Easy, no-fault divorce was supposed to eliminate fighting about who had misbehaved with whom. The fighting still goes on, just as bitterly and even more expensively; couples just fight about money and child custody instead of about fault.
The feminists seem to believe that traditional marriage is a sort of oppression of women and that, therefore, easy divorce provides liberation for women to terminate an unhappy marriage. They seem to think that requiring husbands to support their wives financially during marriage, or to pay alimony to ex-wives after divorce, is an outmoded stereotype and that society should be liberated from such notions of dependency.
Until recent years, dictionaries defined alimony as “an allowance paid to a woman by her former husband.” Then, in the 1979 case of Orr v. Orr, the Supreme Court redefined alimony to give the courts the power to order wives to pay alimony to their ex-husbands, thereby rewriting the alimony laws of about half the 50 states.
Feminists cheered this decision on the ground that any gender-neutralization of statutes is an advance for women’s rights. As a practical matter, this decision didn’t matter much anyway since alimony has practically gone out of existence. Courts seldom award alimony anymore. If they do, it lasts only for a year or two; then the ex-wife is supposed to support herself no matter how long she has been out of the labor force.
Feminists urged the elimination of alimony, which they deemed demeaning, and its replacement by “equitable distribution,” which they said would be fairer to women. The feminists who promoted those equitable-sounding words were out of touch with the real world.

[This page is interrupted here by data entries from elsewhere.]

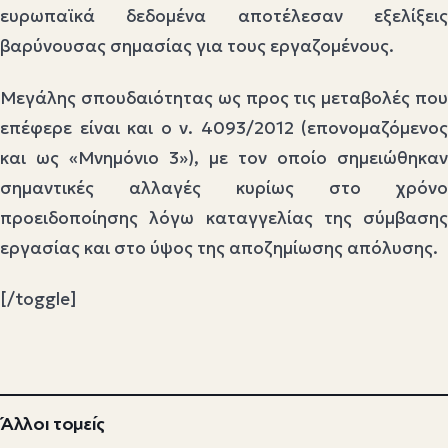
ευρωπαϊκά δεδομένα αποτέλεσαν εξελίξεις
βαρύνουσας σημασίας για τους εργαζομένους.
Μεγάλης σπουδαιότητας ως προς τις μεταβολές που
επέφερε είναι και ο ν. 4093/2012 (επονομαζόμενος
και ως «Μνημόνιο 3»), με τον οποίο σημειώθηκαν
σημαντικές αλλαγές κυρίως στο χρόνο
προειδοποίησης λόγω καταγγελίας της σύμβασης
εργασίας και στο ύψος της αποζημίωσης απόλυσης.
[/toggle]
Άλλοι τομείς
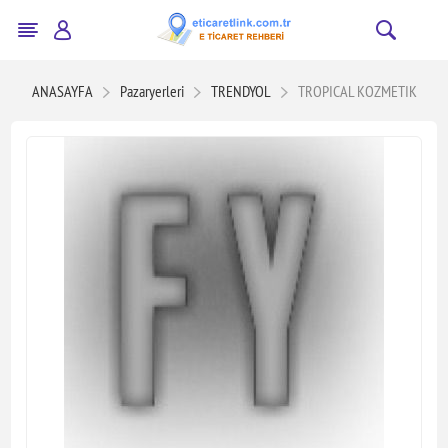
ANASAYFA
Pazaryerleri
TRENDYOL
TROPICAL KOZMETIK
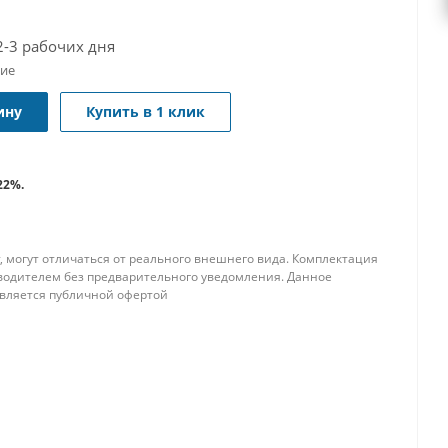
2-3 рабочих дня
чие
ину
Купить в 1 клик
22%.
, могут отличаться от реального внешнего вида. Комплектация
водителем без предварительного уведомления. Данное
является публичной офертой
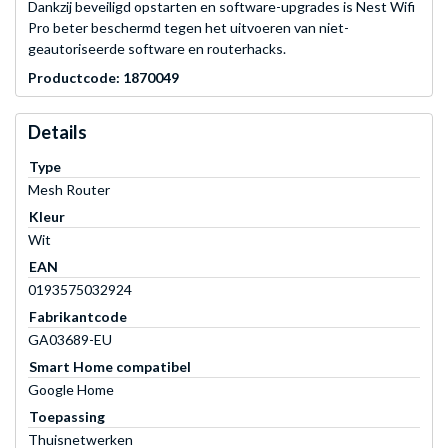
Dankzij beveiligd opstarten en software-upgrades is Nest Wifi
Pro beter beschermd tegen het uitvoeren van niet-
geautoriseerde software en routerhacks.
Productcode: 1870049
Details
Type
Mesh Router
Kleur
Wit
EAN
0193575032924
Fabrikantcode
GA03689-EU
Smart Home compatibel
Google Home
Toepassing
Thuisnetwerken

The only women who could possibly benefit would be those whose husbands owned significant property or assets to distribute. A recent article called “Women and Divorce” in New York Magazine relates case after case of how women are financially devastated by the new divorce laws.
In the majority of marriages, there is relatively little property to distribute except a mortgaged home, and the real wealth is the present and future earning power of the husband. After divorce, the husband’s income continues to rise as he moves into his higher-earning years, while the wife is cut off at the pass with little or no earning power, having to start at the bottom of the earnings ladder.
Divorce thus has dramatically diverse effects on the financial circumstances of the former spouses. One study made by a Stanford sociologist concludes that a woman’s standard of living generally falls by 73 percent in the year following a divorce, while a man’s typically rises by 42 percent.
Of course, there are two sides to most divorce cases and, whether you talk to the man or the woman, both sides usually believe they have been shafted by the system. Divorce is a no-win situation for everyone; there is simply no way a man and woman can live as well separately as they did in the same household.